Numbers in parentheses refer to the St. John Fisher College College-wide learning goals to which each outcome is linked.
Real-World
- Identify important real-world problems, and have the ability to plan and execute data analysis to explore those problems. (1, 5, 6)
- Implement and evaluate the use of analytic models on sample and real-world data. (1, 5, 6)
Planning
- Apply behavioral research methods to data science problems, where appropriate. (1, 5, 6)
- Work collaboratively in teams. (1,2)
- Plan, carry out, and report on a real-world data science project. (6)
Implementation
- Explain the structure of databases, design and implement database systems, and have facility in accessing appropriate data from database systems. (1, 5)

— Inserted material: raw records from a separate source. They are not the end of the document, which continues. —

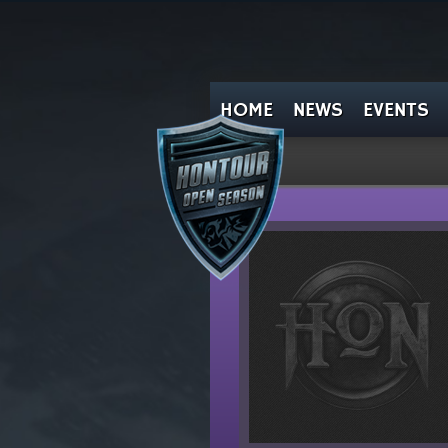
HOME
NEWS
EVENTS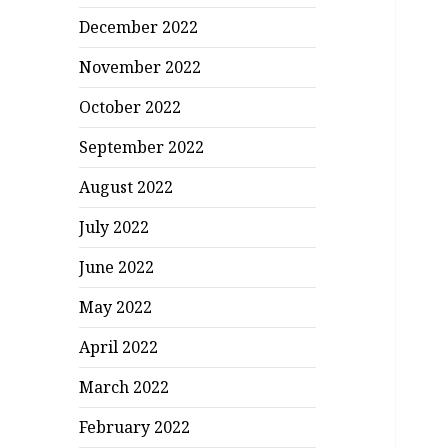
December 2022
November 2022
October 2022
September 2022
August 2022
July 2022
June 2022
May 2022
April 2022
March 2022
February 2022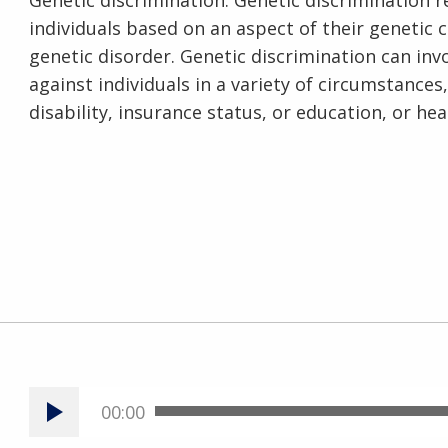
Genetic discrimination. Genetic discrimination 
individuals based on an aspect of their genetic 
genetic disorder. Genetic discrimination can in
against individuals in a variety of circumstance
disability, insurance status, or education, or hea
00:00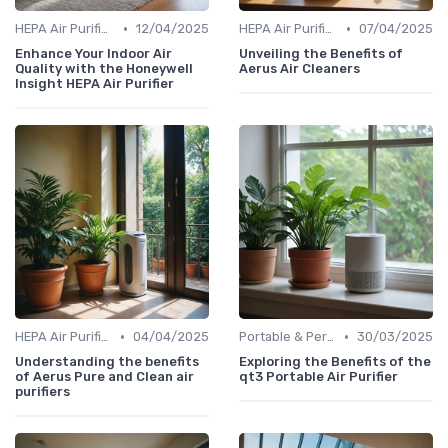
•
•
HEPA Air Purifiers
12/04/2025
HEPA Air Purifiers
07/04/2025
Enhance Your Indoor Air
Unveiling the Benefits of
Quality with the Honeywell
Aerus Air Cleaners
Insight HEPA Air Purifier
•
•
HEPA Air Purifiers
04/04/2025
Portable & Personal Air Purifiers
30/03/2025
Understanding the benefits
Exploring the Benefits of the
of Aerus Pure and Clean air
qt3 Portable Air Purifier
purifiers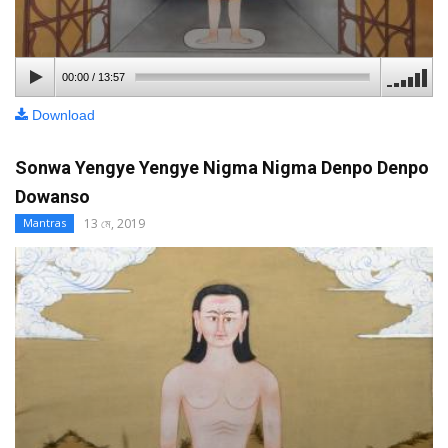
00:00
/
13:57
Download
Sonwa Yengye Yengye Nigma Nigma Denpo Denpo
Dowanso
13 মে, 2019
Mantras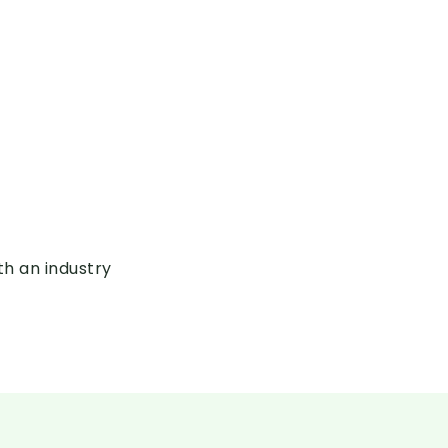
th an industry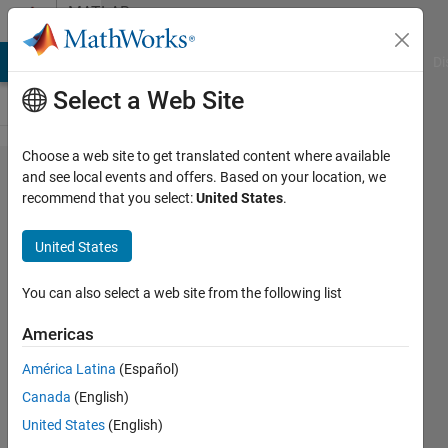
Skip to content
MATLAB
Answers
MATLAB Answers
File Exchange
Cody
AI Chat Playground
Di
Select a Web Site
Choose a web site to get translated content where available
supremum
and see local events and offers. Based on your location, we
recommend that you select:
United States
.
of
openings
United States
by set of
linear
You can also select a web site from the following list
structuring
Americas
elements
América Latina
(Español)
Canada
(English)
rky
United States
(English)
24 Jul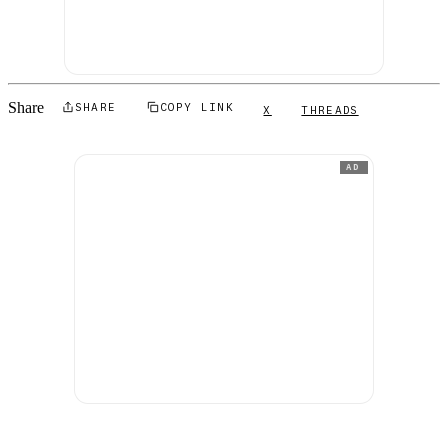
Share
SHARE
COPY LINK
X
THREADS
AD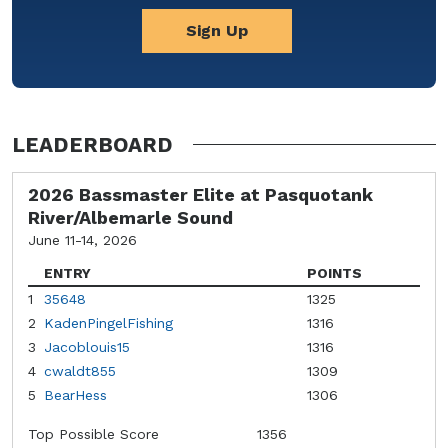
Sign Up
LEADERBOARD
2026 Bassmaster Elite at Pasquotank
River/Albemarle Sound
June 11-14, 2026
ENTRY
POINTS
1
35648
1325
2
KadenPingelFishing
1316
3
Jacoblouis15
1316
4
cwaldt855
1309
5
BearHess
1306
Top Possible Score
1356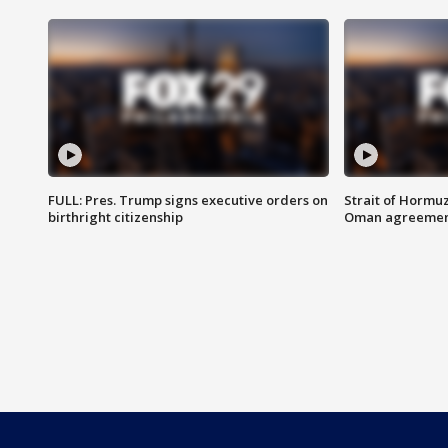
FULL: Pres. Trump signs executive orders on
Strait of Hormu
birthright citizenship
Oman agreeme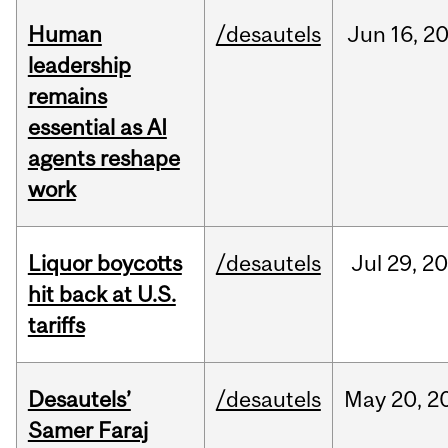
Human
/desautels
Jun
16,
2
leadership
remains
essential as AI
agents reshape
work
Liquor boycotts
/desautels
Jul
29,
20
hit back at U.S.
tariffs
Desautels’
/desautels
May
20,
2
Samer Faraj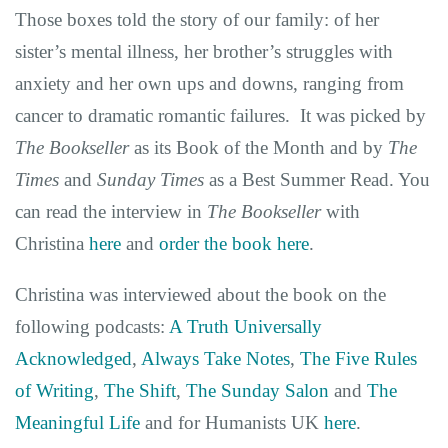
Those boxes told the story of our family: of her
sister’s mental illness, her brother’s struggles with
anxiety and her own ups and downs, ranging from
cancer to dramatic romantic failures. It was picked by
The Bookseller
as its Book of the Month and by
The
Times
and
Sunday Times
as a Best Summer Read. You
can read the interview in
The Bookseller
with
Christina
here
and
order the book here
.
Christina was interviewed about the book on the
following podcasts:
A Truth Universally
Acknowledged
,
Always Take Notes
,
The Five Rules
of Writing
,
The Shift
,
The Sunday Salon
and
The
Meaningful Life
and for Humanists UK
here
.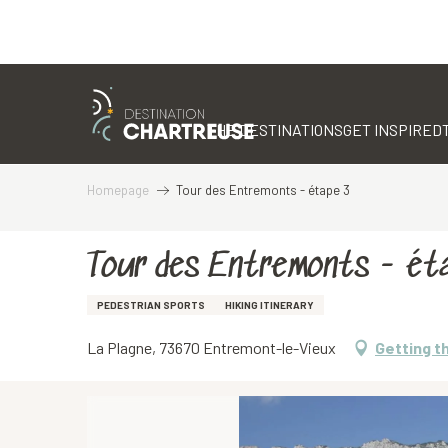
Aller
au
contenu
THE DESTINATIONS
GET INSPIRED
principal
Homepage
Tour des Entremonts - étape 3
Tour des Entremonts - ét
PEDESTRIAN SPORTS
HIKING ITINERARY
La Plagne, 73670 Entremont-le-Vieux
Getting t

- Work with multiple types of data, using appropriate tools. (1)
- Understand, develop, use, and evaluate machine-learning approaches to exploring and analyzing data. (1, 5, 6)
- Plan, carry out, and report on a real-world data science project. (6)
Communication
- Communicate the results of data analyses, both orally and in writing, using appropriate tools. (3)
- Use information for decision making, problem solving, and ongoing learning. (1, 3, 6)
- Explain regulatory and ethical issues surrounding the acquisition and use of data. (4)
Numbers in parentheses refer to the St. John Fisher College College-wide learning goals to which these outcomes are linked.